In the late-sixties fashion-boom Leeds was also prominent in manufacturing, and the city has always been prominent in Harold’s life.
“We couldn’t meet demand, and we ended up taking our company on the stock exchange and buying a big manufactory business in Leeds, called Harrison-Gloucester, that had seven factories; one in Horsforth and others around the centre. There were so many factories in those days, companies like Benjamin Simon, Sumries, all virtually in Leeds city centre.
“All but for one month I would have been born here. My father met my mum during the war, in London actually – he must have been out of the army for a couple of weeks and he met my mother. They married and moved up here, and my dad worked at Burton’s. They set up home here, and I was conceived here, but my mother had this hankering to go back to her family roots in London. Dad was not averse to moving and he started a small workshop making clothing; he brought some of his tailoring friends from Leeds and they built up a sizeable factory.”

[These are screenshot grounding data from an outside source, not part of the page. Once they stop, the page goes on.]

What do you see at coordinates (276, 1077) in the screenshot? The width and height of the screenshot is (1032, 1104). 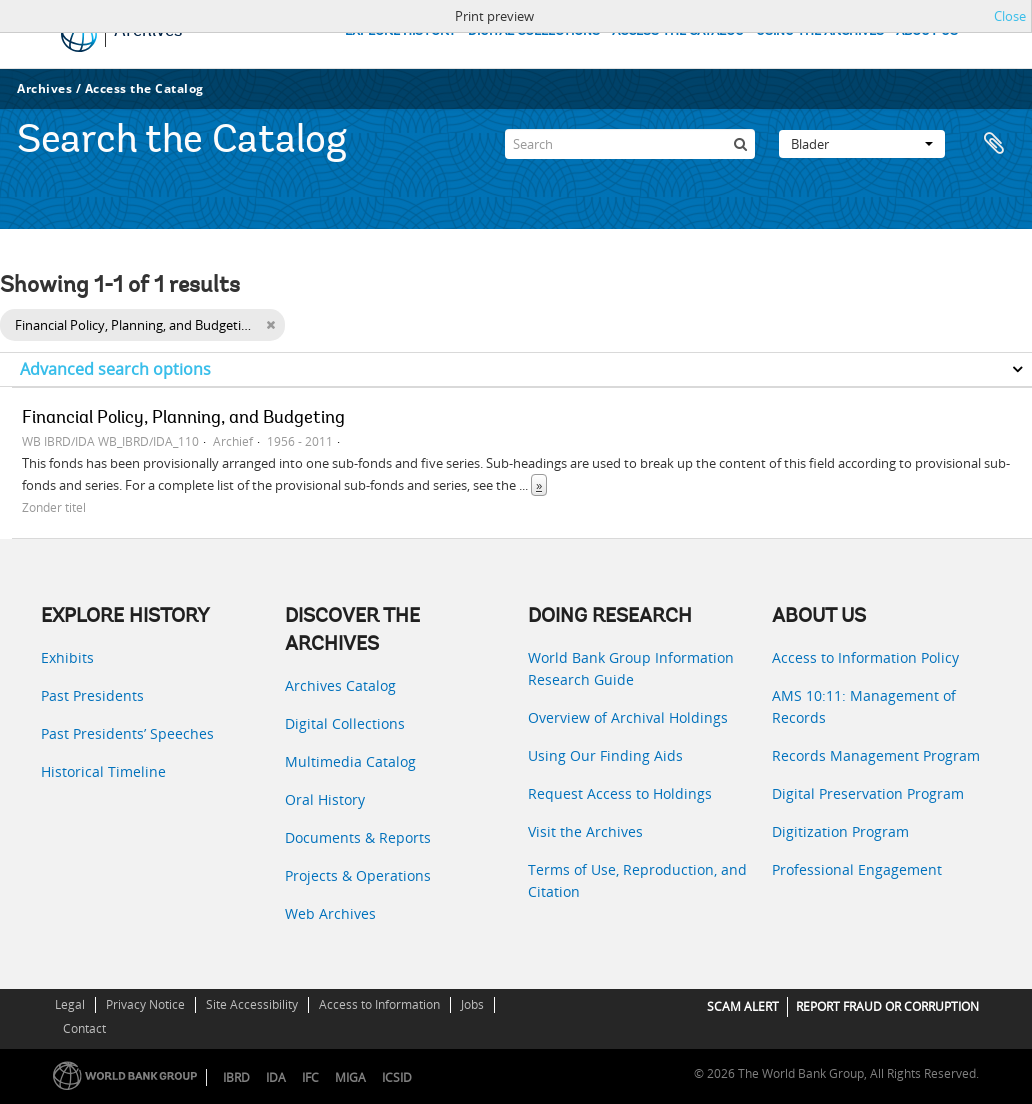 I see `IDA` at bounding box center [276, 1077].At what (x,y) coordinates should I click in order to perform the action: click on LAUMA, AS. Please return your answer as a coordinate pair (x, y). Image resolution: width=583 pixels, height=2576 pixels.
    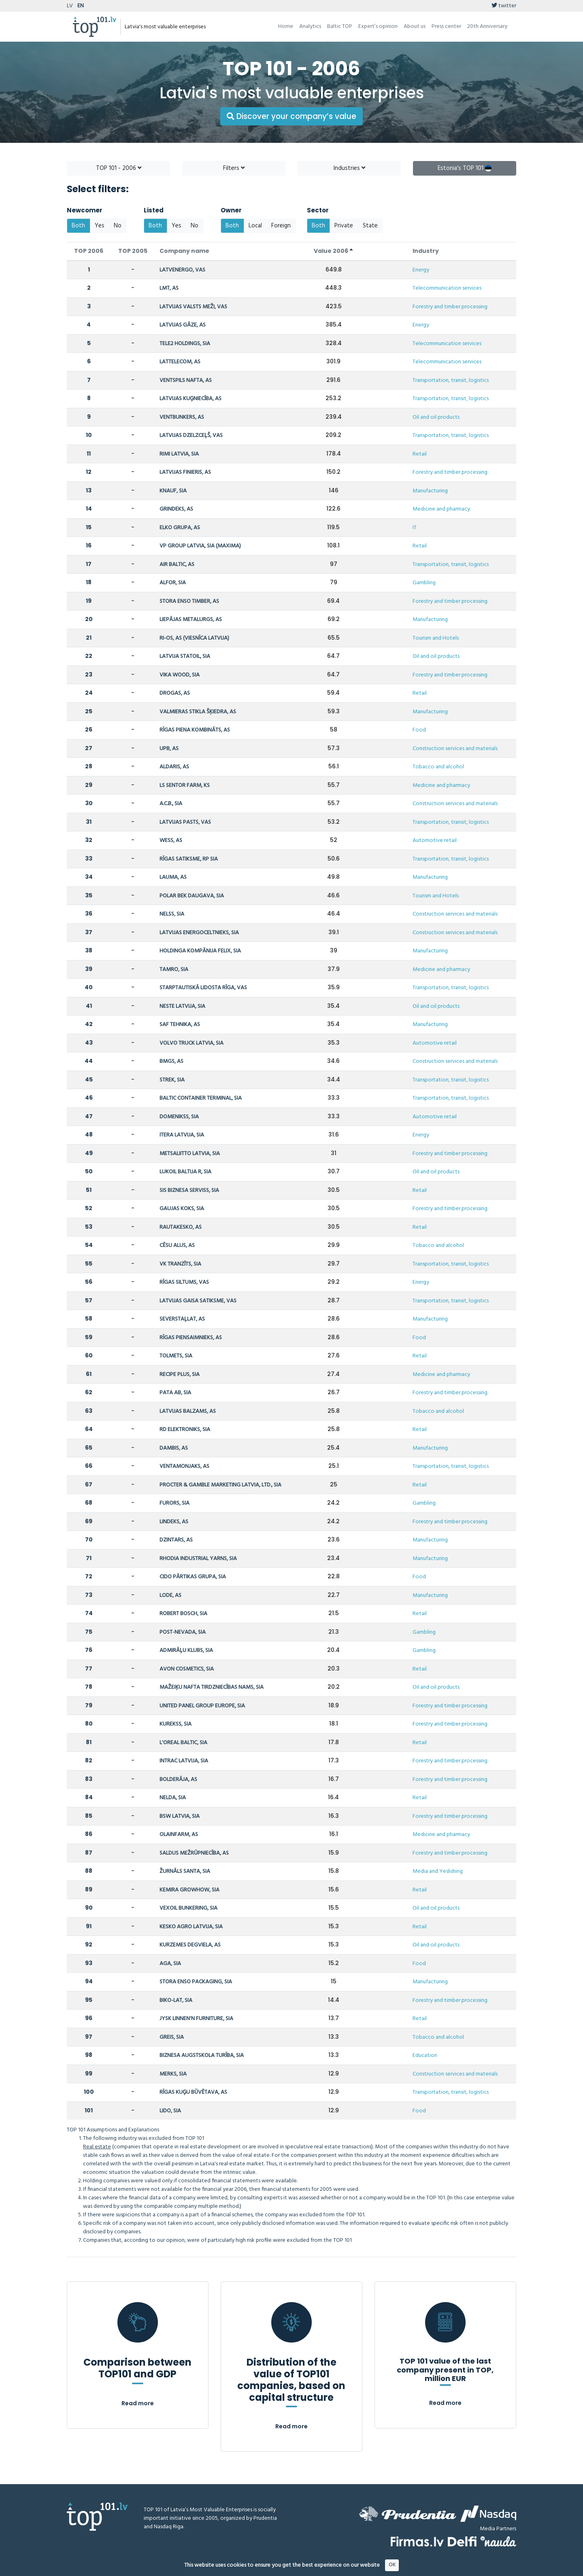
    Looking at the image, I should click on (173, 877).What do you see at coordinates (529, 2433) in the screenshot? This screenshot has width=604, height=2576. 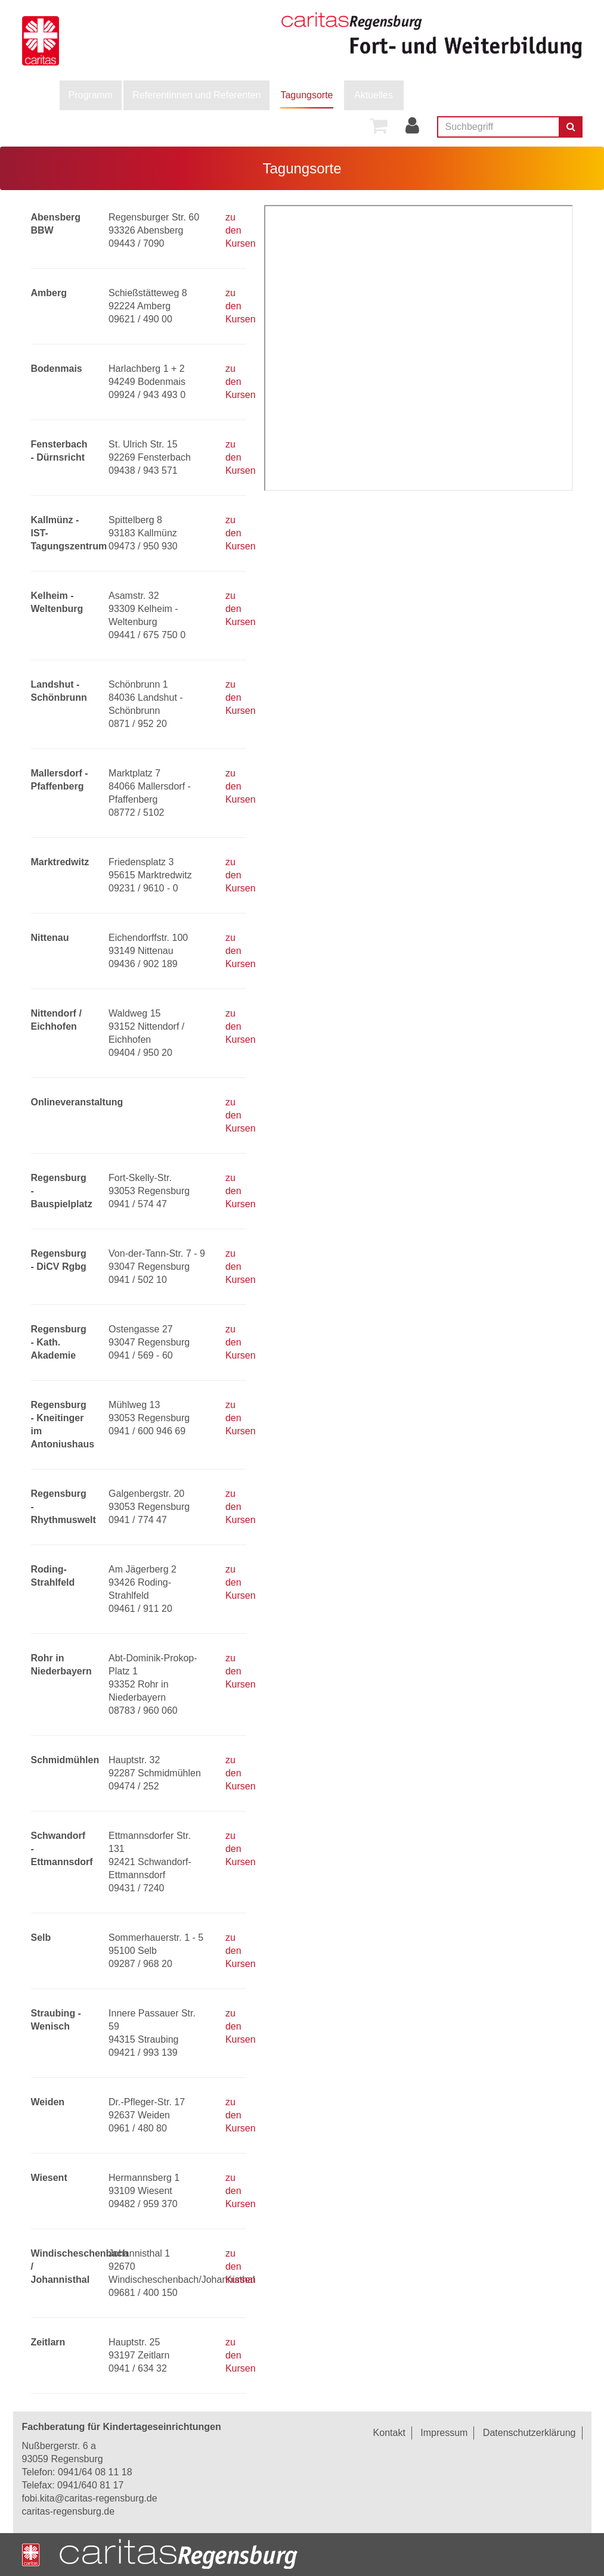 I see `Datenschutzerklärung` at bounding box center [529, 2433].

Although Harold Tillman’s name has been made in retail, it’s clear that manufacturing and making – and its heritage in places like Leeds – is as important to Harold as the sales ringing through tills.
“When people want to work in fashion, they tend to think that by getting a job in a fashion shop, they’re in fashion,” he says.
“I’d like to feel that I’m part of a regeneration, and that an incubator like Lambert’s Yard can be part of a regeneration, of getting people to understand and have a passion for making things. Being part of the origins, being part of the design element, being able to see the product they created sold.
“Ultimately I’d like to think that the curriculum at some of the schools could be integrated so it’s to do with creatives – it doesn’t always have to be clothing creatives, but Leeds has that heritage, of being renowned for manufacturing.
“Lambert’s Yard is a brilliant opportunity. The property developer is a believer, and the Centre for Fashion Enterprise in London is bringing some skill set, to teach, to guide. My role as ambassador is to use my years of experience, and I think to bring some heart into this. We’re giving designers an opportunity, in a very commercial area – we are very close to Trinity here – and it’s just what I think is lacking in this area, and possibly in other parts of the north as well.”
The commercial environment and the historic environment meshes together in Trinity, where corridors and shop fronts still respect old burgage plot lines; heritage will be even more visible when Lambert’s Yard opens, and Harold hopes that by building on its own traditions, Leeds can make a new name for itself in fashion as an exemplar of quality and skill.
“I studied at London College of Fashion, and people tend to gravitate to London when they want to be in fashion. London has got it all, but it can’t have it all.
“Leeds is regenerating continually, and it can’t all be about getting to London. Manchester is starting to grow, and again it’s manufacturing based – I was with somebody recently who has almost 1,000 people working in and around Manchester making clothes for them.
“What I’d like to see is quality, and skill, and things made in England – and made in Leeds – that’s the beauty. It means a lot in the world. ‘From the Studio at Lambert’s Yard, Leeds’ – there are plenty of connotations and ways you can adapt that theme.
“Everybody is sooner or later going to go to London for something. And why not? But what we want to see is London coming up here to see what Lambert’s Yard is offering.”